[Dataset records]
--------
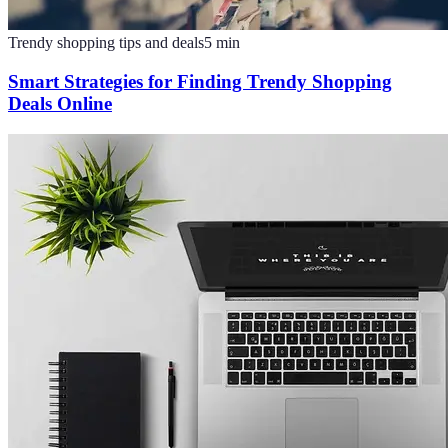
Trendy shopping tips and deals
5
min
Smart Strategies for Finding Trendy Shopping
Deals Online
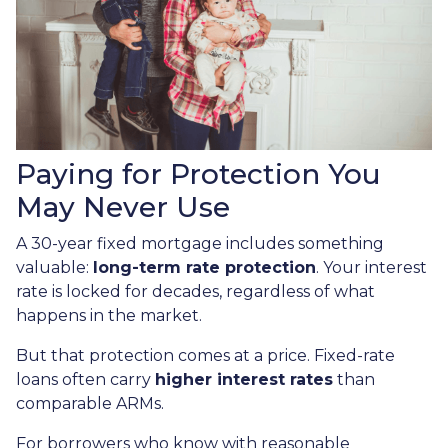
Paying for Protection You
May Never Use
A 30-year fixed mortgage includes something
valuable:
long-term rate protection
. Your interest
rate is locked for decades, regardless of what
happens in the market.
But that protection comes at a price. Fixed-rate
loans often carry
higher interest rates
than
comparable ARMs.
For borrowers who know with reasonable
--------
• [What the exercise asks]
Omit the pictures and write out the remaining data exactly.

• [Solution to the problem]
Trendy shopping tips and deals
5
min
Smart Strategies for Finding Trendy Shopping
Deals Online
Paying for Protection You
May Never Use
A 30-year fixed mortgage includes something
valuable:
long-term rate protection
. Your interest
rate is locked for decades, regardless of what
happens in the market.
But that protection comes at a price. Fixed-rate
loans often carry
higher interest rates
than
comparable ARMs.
For borrowers who know with reasonable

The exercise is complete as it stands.